Short answer is replacement with ** is trick. See section ReplaceAll (/.) and ReplaceRepeated (//.) often fail of the manual. The best fix is to use the NCReplace
family of functions. But you still need to be carefull.
In your case there is a lot going on here for it to fail. Let me start with a couple of alternatives.
NCReplaceAll[a ** b ** c ** d ** e, c ** d -> Sequence[]]
is the simplest way to do it that I can think of. A pattern like yours would also work if you make the rule delayed, as in
NCReplaceAll[ a ** b ** c ** d ** e, {X___ ** c ** d ** Y___ :> X ** Y}]
This works because the right-hand side of the rule is only evaluated after the match, at which time X
and Y
hold noncommutative symbols and the **
survives the evaluation. The reason why your rule is failing is because the right-hand side, that is X ** Y
is evaluated before the match is done.

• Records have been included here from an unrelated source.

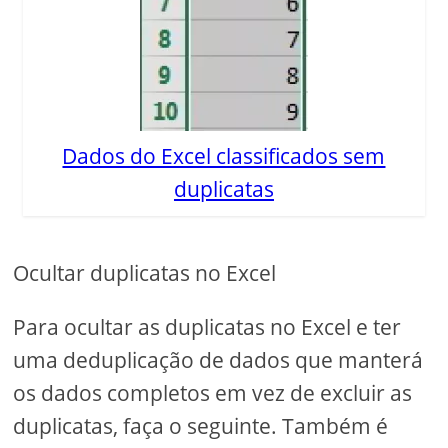
Dados do Excel classificados sem
duplicatas
Ocultar duplicatas no Excel
Para ocultar as duplicatas no Excel e ter
uma deduplicação de dados que manterá
os dados completos em vez de excluir as
duplicatas, faça o seguinte. Também é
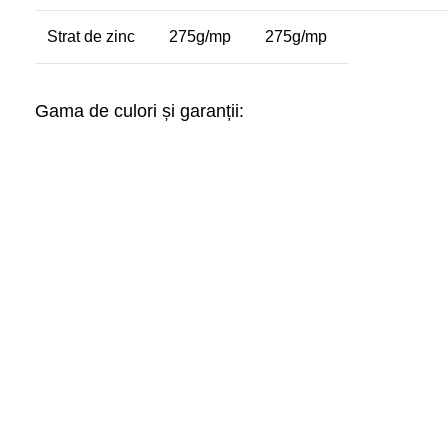
Strat de zinc
275g/mp
275g/mp
Gama de culori și garanții:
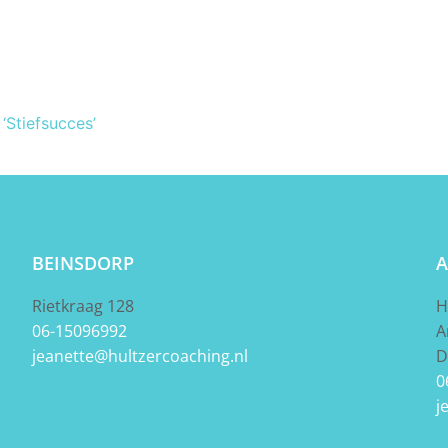
‘Stiefsucces’
BEINSDORP
A
Rietkraag 128
H
06-15096992
A
jeanette@hultzercoaching.nl
D
0
j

At that time, X
and Y
are the global X
and Y
which are, in the absence of a SetNonCommutative
command, commutative. Therefore X ** Y
evaluates to X Y
before the rule is even applied. To make it even more confusing, the rule
NCReplaceAll[ a ** b ** c ** d ** e, {x___ ** c ** d ** y___ -> x ** y}]
would have worked because x
and y
are set as noncommutative by default so that the right-hand side evaluates to x**y
even if you use ->
instead of :>
.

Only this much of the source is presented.